Saturday, November 22, 2008

The Quick and the Stupid

An interesting piece in the Boston Globe about the rise of "group think" in academic scholarship suggests that far from broadening perspectives, it turns out that having the world at our fingertips means we tend not to reach very far. In a short article published by James Evans in Science (I will attach it when I learn how) over the summer, the American sociologist showed that as academic publications began to be available online towards the late 1990s, there has been a tendency to cite fewer and more recently published articles. Evans argues that while online availability greatly improves accessibility and efficiency, it has also tended to narrow searches and accelerate consensus. Of particular importance is the use of hyperlinks which allows researchers to immediately link to other material thereby enabling them to "quickly reach and converge with prevailing opinion," which in turn leads to "more citations referencing fewer articles."

What to make of this? Is it possible that the plainly beneficial efficiency and functionality of computers and the internet are actually narrowing our intellectual standards? While this is not necessarily the case, it seems that presently the trend is to reference what everyone else is referencing, to conclude what everyone else is concluding. In certain disciplines racing to consensus can make sense, especially in the sciences where conflicting theories can cause stagnation. The author of the study above points out, such consensus building probably reflects the fact that your work will likely be overlooked completely if it doesn't fall somewhat in line. But rather than reflecting some ominous Big Brother authoritarianism, such consensus forming is more about staying relevant - ensuring your work reaches others in your field.
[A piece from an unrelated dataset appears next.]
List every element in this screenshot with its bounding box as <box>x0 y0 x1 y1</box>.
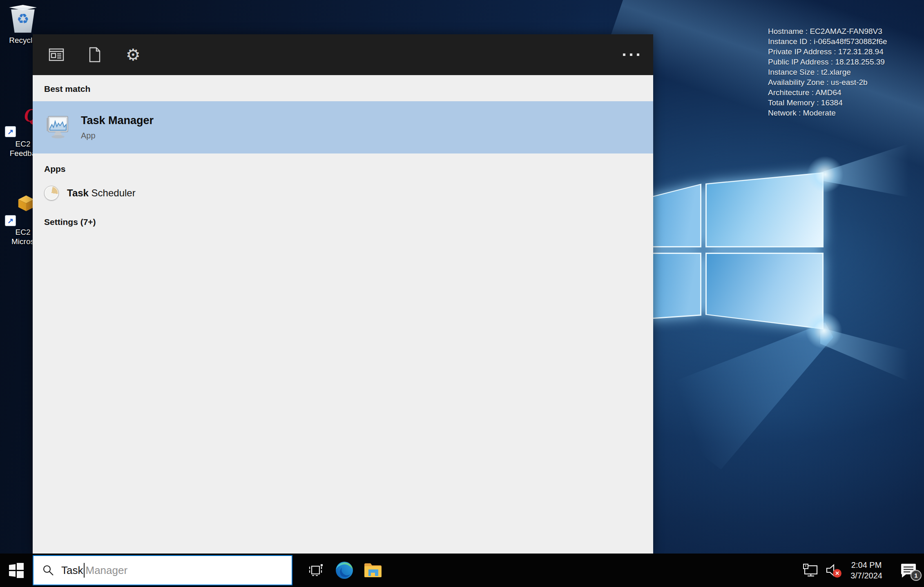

The internet is enabling greater homogeneity outside of universities too. In a famous article by Wired editor Chris Anderson in 2003, he described what he called "The Long Tail" of the entertainment industry where, though summer blockbusters and the latest Lil' Wayne album take the bulk of attention, a long tail of lesser known products find their way to diverse consumer preferences. The internet, in his view, was opening up a new era of consumerism where the most particular and arcane tastes had the opportunity of being fulfilled. The internet allowed for a greater variety of tastes and opinions - "niches by the thousands" - than ever before. But this optimistic view of things is being contradicted by research which shows that particularly in the entertainment industry, more people are watching and listening to less.
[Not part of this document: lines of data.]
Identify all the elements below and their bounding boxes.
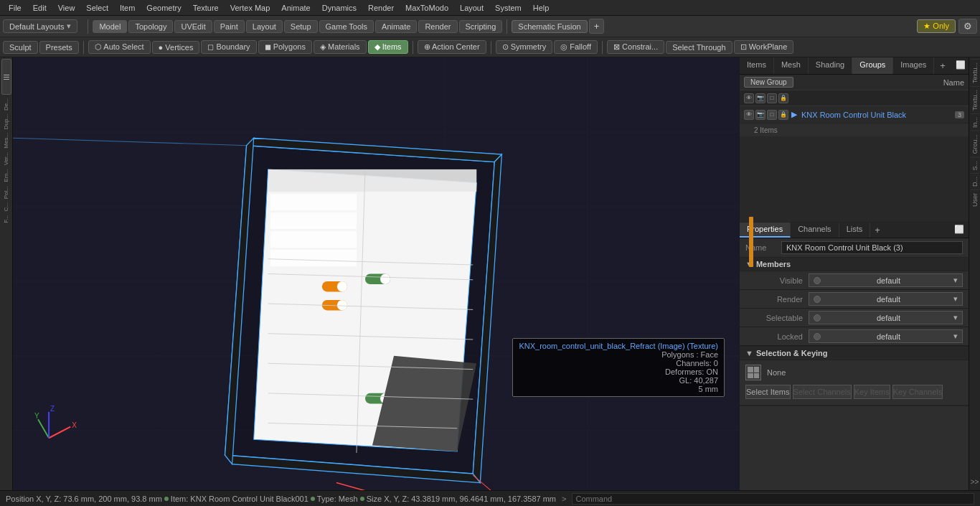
vertices-btn[interactable]: ● Vertices (152, 41, 200, 54)
left-tab-ver[interactable]: Ver... (3, 152, 9, 165)
edge-tab-grou[interactable]: Grou... (971, 131, 979, 157)
add-tab-btn[interactable]: + (589, 19, 605, 34)
locked-select[interactable]: default ▾ (809, 329, 963, 343)
tree-item-name[interactable]: KNX Room Control Unit Black (801, 111, 955, 119)
tree-icon-render[interactable]: 📷 (755, 110, 765, 120)
left-tab-pol[interactable]: Pol... (3, 186, 9, 199)
tree-icon-mesh[interactable]: □ (767, 110, 777, 120)
tab-images[interactable]: Images (893, 57, 934, 74)
tree-icon-vis[interactable]: 👁 (744, 110, 754, 120)
left-tab-de[interactable]: De... (3, 98, 9, 111)
key-items-btn[interactable]: Key Items (854, 385, 890, 399)
constrain-btn[interactable]: ⊠ Constrai... (607, 40, 664, 54)
add-panel-tab-btn[interactable]: + (934, 57, 951, 74)
menu-item[interactable]: Item (114, 2, 141, 14)
layout-selector[interactable]: Default Layouts ▾ (3, 19, 77, 33)
menu-layout[interactable]: Layout (454, 2, 489, 14)
tab-scripting[interactable]: Scripting (459, 20, 503, 33)
menu-render[interactable]: Render (362, 2, 400, 14)
menu-select[interactable]: Select (80, 2, 114, 14)
edge-tab-texture2[interactable]: Textu... (971, 86, 979, 113)
command-input[interactable] (572, 493, 974, 505)
symmetry-btn[interactable]: ⊙ Symmetry (496, 40, 553, 54)
menu-view[interactable]: View (52, 2, 81, 14)
expand-panel-btn[interactable]: ⬜ (951, 57, 970, 74)
tab-groups[interactable]: Groups (852, 57, 893, 74)
tab-mesh[interactable]: Mesh ... (774, 57, 809, 74)
props-tab-lists[interactable]: Lists (839, 222, 871, 238)
workplane-btn[interactable]: ⊡ WorkPlane (734, 40, 794, 54)
star-only-btn[interactable]: ★ Only (917, 19, 956, 33)
tab-render[interactable]: Render (418, 20, 457, 33)
menu-dynamics[interactable]: Dynamics (316, 2, 362, 14)
tree-icon-box[interactable]: □ (767, 93, 777, 103)
new-group-btn[interactable]: New Group (744, 77, 793, 88)
schematic-fusion-btn[interactable]: Schematic Fusion (512, 20, 587, 33)
render-row: Render default ▾ (740, 290, 969, 309)
sculpt-btn[interactable]: Sculpt (3, 41, 38, 54)
selectable-select[interactable]: default ▾ (809, 311, 963, 324)
polygons-btn[interactable]: ◼ Polygons (258, 40, 312, 54)
viewport[interactable]: Perspective Advanced Ray GL: Off ⊞ ↺ ⊙ ⬜… (13, 57, 739, 490)
left-tab-dup[interactable]: Dup... (3, 114, 9, 129)
edge-expand-btn[interactable]: >> (970, 475, 980, 489)
left-tab-f[interactable]: F... (3, 215, 9, 223)
tab-topology[interactable]: Topology (128, 20, 173, 33)
auto-select-btn[interactable]: ⬡ Auto Select (88, 40, 151, 54)
add-props-tab-btn[interactable]: + (870, 222, 885, 238)
tree-icon-cam[interactable]: 📷 (755, 93, 765, 103)
edge-tab-s[interactable]: S... (971, 157, 979, 174)
tab-layout[interactable]: Layout (246, 20, 283, 33)
menu-texture[interactable]: Texture (187, 2, 225, 14)
edge-tab-texture1[interactable]: Textu... (971, 59, 979, 86)
falloff-btn[interactable]: ◎ Falloff (554, 40, 598, 54)
settings-btn[interactable]: ⚙ (958, 19, 977, 34)
left-tab-c[interactable]: C... (3, 202, 9, 211)
action-center-btn[interactable]: ⊕ Action Center (418, 40, 486, 54)
tab-gametools[interactable]: Game Tools (319, 20, 374, 33)
tab-paint[interactable]: Paint (214, 20, 245, 33)
tree-icon-lock[interactable]: 🔒 (778, 93, 788, 103)
boundary-btn[interactable]: ◻ Boundary (201, 40, 256, 54)
tree-group-arrow[interactable]: ▶ (791, 110, 797, 119)
expand-props-btn[interactable]: ⬜ (950, 222, 969, 238)
props-tab-properties[interactable]: Properties (740, 222, 791, 238)
menu-help[interactable]: Help (527, 2, 555, 14)
edge-tab-d[interactable]: D... (971, 173, 979, 189)
select-channels-btn[interactable]: Select Channels (793, 385, 852, 399)
menu-file[interactable]: File (3, 2, 27, 14)
tab-items[interactable]: Items (740, 57, 774, 74)
left-tab-mesh[interactable]: Mes... (3, 133, 9, 149)
menu-maxtomodo[interactable]: MaxToModo (400, 2, 454, 14)
tooltip-link: KNX_room_control_unit_black_Refract (Ima… (519, 342, 718, 350)
tab-model[interactable]: Model (93, 20, 127, 33)
materials-btn[interactable]: ◈ Materials (314, 40, 367, 54)
tab-uvedit[interactable]: UVEdit (174, 20, 212, 33)
tab-setup[interactable]: Setup (284, 20, 318, 33)
menu-system[interactable]: System (489, 2, 527, 14)
scene-tree-item[interactable]: 👁 📷 □ 🔒 ▶ KNX Room Control Unit Black 3 (740, 106, 969, 123)
left-tool-group1[interactable] (1, 59, 11, 95)
props-tab-channels[interactable]: Channels (791, 222, 839, 238)
name-input[interactable] (781, 241, 963, 254)
tab-shading[interactable]: Shading (809, 57, 852, 74)
menu-animate[interactable]: Animate (275, 2, 316, 14)
sel-keying-header[interactable]: ▼ Selection & Keying (740, 347, 969, 360)
items-btn[interactable]: ◆ Items (368, 40, 408, 54)
tab-animate[interactable]: Animate (375, 20, 417, 33)
menu-geometry[interactable]: Geometry (141, 2, 187, 14)
select-through-btn[interactable]: Select Through (666, 41, 732, 54)
tree-icon-eye[interactable]: 👁 (744, 93, 754, 103)
edge-tab-user[interactable]: User (971, 189, 979, 210)
edge-tab-in[interactable]: In... (971, 113, 979, 131)
left-tab-em[interactable]: Em... (3, 169, 9, 182)
members-header[interactable]: ▼ Members (740, 258, 969, 271)
visible-select[interactable]: default ▾ (809, 273, 963, 287)
tree-icon-lk[interactable]: 🔒 (778, 110, 788, 120)
render-select[interactable]: default ▾ (809, 292, 963, 306)
menu-edit[interactable]: Edit (27, 2, 52, 14)
menu-vertexmap[interactable]: Vertex Map (225, 2, 276, 14)
key-channels-btn[interactable]: Key Channels (892, 385, 943, 399)
select-items-btn[interactable]: Select Items (745, 385, 791, 399)
presets-btn[interactable]: Presets (39, 41, 79, 54)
The pooling together of certain ideas or products at the expense of countless others is partly a function of the necessity of organizing the seemingly infinite amount of data available through the digital medium. But ranking articles according to their citations, or web-pages according to their hits, will inevitably emphasize popularity above all else. In some cases, this may indeed be a matter of the cream rising to the top. But just as often if not more so, pure random chance, arbitrary fate, is responsible for one thing being held up above all others, and this is no less at work in the realm of ideas than any other human endeavor. Schopenhauer greatly resented his contemporary Hegel's enormous influence and prestige when compared to his own obscurity. Back then, in the age of wooden lecterns and leather-bound books, the latter was an intellectual rockstar and the former hardly a roadie. He would have been driven bonkers in our age of blogs and wikipedia.
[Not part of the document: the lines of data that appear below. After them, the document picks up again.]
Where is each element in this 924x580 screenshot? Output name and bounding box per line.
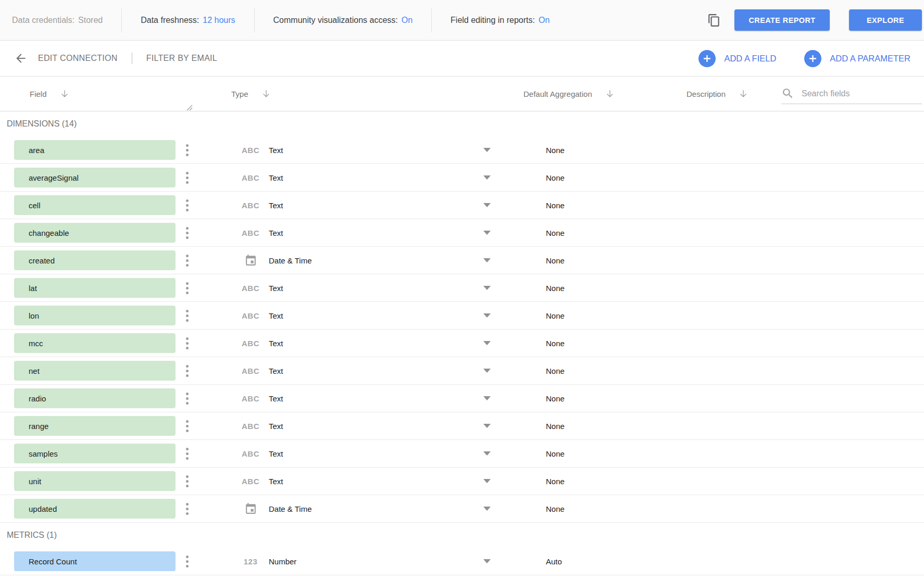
explore-button[interactable]: EXPLORE [849, 9, 922, 31]
field-chip[interactable]: net [14, 361, 176, 381]
search-fields-box [781, 83, 922, 104]
table-row: updatedDate & TimeNone [0, 495, 924, 523]
aggregation-value: None [546, 505, 565, 513]
field-chip[interactable]: radio [14, 388, 176, 408]
dropdown-arrow-icon [483, 203, 491, 207]
field-menu-icon[interactable] [185, 365, 189, 377]
type-select[interactable]: Text [269, 422, 491, 431]
field-chip[interactable]: Record Count [14, 551, 176, 571]
add-a-field-button[interactable]: ADD A FIELD [698, 50, 776, 67]
sort-description-icon[interactable] [738, 89, 748, 99]
field-list: DIMENSIONS (14)areaABCTextNoneaverageSig… [0, 111, 924, 575]
aggregation-value: None [546, 339, 565, 348]
status-data-credentials: Data credentials: Stored [12, 8, 122, 32]
field-column-label: Field [30, 90, 47, 98]
filter-by-email-link[interactable]: FILTER BY EMAIL [146, 54, 217, 63]
sort-aggregation-icon[interactable] [605, 89, 615, 99]
sort-type-icon[interactable] [261, 89, 271, 99]
field-editing-value[interactable]: On [539, 16, 550, 25]
field-menu-icon[interactable] [185, 172, 189, 184]
status-data-freshness: Data freshness: 12 hours [122, 8, 254, 32]
add-a-parameter-button[interactable]: ADD A PARAMETER [804, 50, 910, 67]
table-row: areaABCTextNone [0, 136, 924, 164]
type-label: Text [269, 311, 283, 320]
field-chip[interactable]: area [14, 140, 176, 160]
field-menu-icon[interactable] [185, 475, 189, 487]
abc-icon: ABC [239, 394, 263, 403]
table-row: rangeABCTextNone [0, 412, 924, 440]
field-chip[interactable]: updated [14, 499, 176, 519]
field-menu-icon[interactable] [185, 310, 189, 322]
field-column-header: Field [30, 89, 70, 99]
sort-field-icon[interactable] [59, 89, 70, 99]
type-select[interactable]: Number [269, 557, 491, 566]
edit-connection-link[interactable]: EDIT CONNECTION [38, 54, 118, 63]
field-chip[interactable]: changeable [14, 223, 176, 243]
copy-icon[interactable] [705, 11, 723, 29]
field-menu-icon[interactable] [185, 393, 189, 405]
type-select[interactable]: Date & Time [269, 256, 491, 265]
field-chip[interactable]: averageSignal [14, 168, 176, 187]
dropdown-arrow-icon [483, 231, 491, 235]
field-chip[interactable]: range [14, 416, 176, 436]
aggregation-value: None [546, 422, 565, 431]
type-select[interactable]: Text [269, 367, 491, 375]
aggregation-value: None [546, 311, 565, 320]
type-select[interactable]: Text [269, 394, 491, 403]
toolbar-right-actions: ADD A FIELD ADD A PARAMETER [698, 50, 910, 67]
dropdown-arrow-icon [483, 175, 491, 180]
field-menu-icon[interactable] [185, 420, 189, 432]
back-arrow-icon[interactable] [14, 52, 28, 65]
type-select[interactable]: Text [269, 449, 491, 458]
field-menu-icon[interactable] [185, 556, 189, 568]
field-menu-icon[interactable] [185, 227, 189, 239]
field-menu-icon[interactable] [185, 503, 189, 515]
field-menu-icon[interactable] [185, 144, 189, 156]
field-chip[interactable]: created [14, 250, 176, 270]
section-title: METRICS (1) [0, 523, 924, 548]
abc-icon: ABC [239, 173, 263, 182]
type-select[interactable]: Date & Time [269, 505, 491, 513]
field-menu-icon[interactable] [185, 337, 189, 349]
type-select[interactable]: Text [269, 339, 491, 348]
type-label: Text [269, 367, 283, 375]
community-viz-value[interactable]: On [402, 16, 413, 25]
data-freshness-value[interactable]: 12 hours [203, 16, 235, 25]
abc-icon: ABC [239, 311, 263, 320]
field-menu-icon[interactable] [185, 448, 189, 460]
search-input[interactable] [802, 89, 922, 98]
type-select[interactable]: Text [269, 201, 491, 210]
aggregation-value: None [546, 477, 565, 486]
field-chip[interactable]: lon [14, 306, 176, 325]
table-row: lonABCTextNone [0, 302, 924, 330]
type-select[interactable]: Text [269, 229, 491, 237]
type-label: Text [269, 394, 283, 403]
type-select[interactable]: Text [269, 146, 491, 155]
dropdown-arrow-icon [483, 286, 491, 290]
field-menu-icon[interactable] [185, 282, 189, 294]
field-column-resize-handle[interactable] [186, 104, 193, 112]
type-select[interactable]: Text [269, 477, 491, 486]
field-chip[interactable]: lat [14, 278, 176, 298]
field-chip[interactable]: mcc [14, 333, 176, 353]
field-menu-icon[interactable] [185, 255, 189, 267]
field-menu-icon[interactable] [185, 199, 189, 211]
field-chip[interactable]: unit [14, 471, 176, 491]
type-label: Text [269, 449, 283, 458]
dropdown-arrow-icon [483, 369, 491, 373]
aggregation-value: Auto [546, 557, 562, 566]
type-select[interactable]: Text [269, 311, 491, 320]
field-chip[interactable]: cell [14, 195, 176, 215]
aggregation-column-label: Default Aggregation [523, 90, 592, 98]
table-row: radioABCTextNone [0, 385, 924, 412]
type-select[interactable]: Text [269, 284, 491, 293]
table-row: Record Count123NumberAuto [0, 548, 924, 575]
abc-icon: ABC [239, 449, 263, 458]
create-report-button[interactable]: CREATE REPORT [734, 9, 830, 31]
type-select[interactable]: Text [269, 173, 491, 182]
data-credentials-value[interactable]: Stored [78, 16, 103, 25]
dropdown-arrow-icon [483, 559, 491, 563]
dropdown-arrow-icon [483, 396, 491, 400]
field-chip[interactable]: samples [14, 444, 176, 463]
search-icon [781, 87, 794, 100]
The internet makes research appear extremely easy, click a few buttons and you've achieved in minutes what less than 20 years ago took weeks of patient searching and filtering. As nobody wants to work harder than they have to, it makes sense that scholars and researchers are making use of online journals and articles. But clicking buttons which an algorithm has made into a hyperlink is not equal to actually doing the work yourself. Sifting through tables of contents can often provide more general insight than looking for a particular word or phrase in thousands of articles. We should be very careful not to let the efficiency and convenience of our technologies diminish our ability to do research the old fashioned way: hard work.

Thursday, November 20, 2008

Hip Hip Hooray! It's World Philosophy Day!

If you've noticed a little spring in your step this morning, well then you too have the World Philosophy Day spirit. Started in 2002 under the auspices of UNESCO, the day aims to,

"Encourage people to share their philosophical heritage, to open up their sphere of daily thinking to new ideas and to foster a public debate amongst thinkers and civil society on the challenges facing societies today... Reflection on the unsolved problems and unanswered questions of contemporary society has always been at the heart of philosophical analysis and thinking. As such, it is a discipline that contributes to fostering the conditions in which peaceful co-existence may flourish."

More generally, the goal is to bring philosophy down from its notoriously exclusionary tower, to muck about in the blood, sweat and earth of the real world. As the mission statement for this year's program states, World Philosophy Day has "the constant objective of making philosophy accessible to all." This is a sentiment which I agree with completely but I remain a little doubtful about its potential for success. Philosophy builds habits of questioning which encourage a deeper engagement with the world, but unfortunately, this makes philosophy among the least commodified and easily consumable of book-requisite learning. For most of us, cultivating a philosophical perspective takes time; hours, days, months and years of confused head scratching interspersed with occasional eureka moments of clarity. And even when you do achieve an understanding on some topic, new or overlooked considerations find a way of creeping into the cracks of your hopeful and illusory certainty.

How does the event propose to improve philosophy's accessibility and prestige? If the program of this years conference in Palermo, Italy is anything to go by, our would-be philosophic ambassadors do what all other scholarly philosophers do: organize conferences where few outside the field would be interested to, let alone dare, go. This year's theme is "Rights and Power" and the talks planned are though slightly less obscure, filled with just the sort of jargon that makes philosophy marginal in the first place. Try, "The inter-subjective dynamics of power: recognition, prestige and authority," or "Philosophy, chaos and law." While it is obviously supremely unphilosophical to judge a talk by its title, these examples reflect ways of framing philosophical problems in pretty standard ways. My point isn't to criticize their approach, but rather to emphasize the inherently difficult and therefore exclusionary nature of patient critical thinking; there's simply no way to dumb this stuff down.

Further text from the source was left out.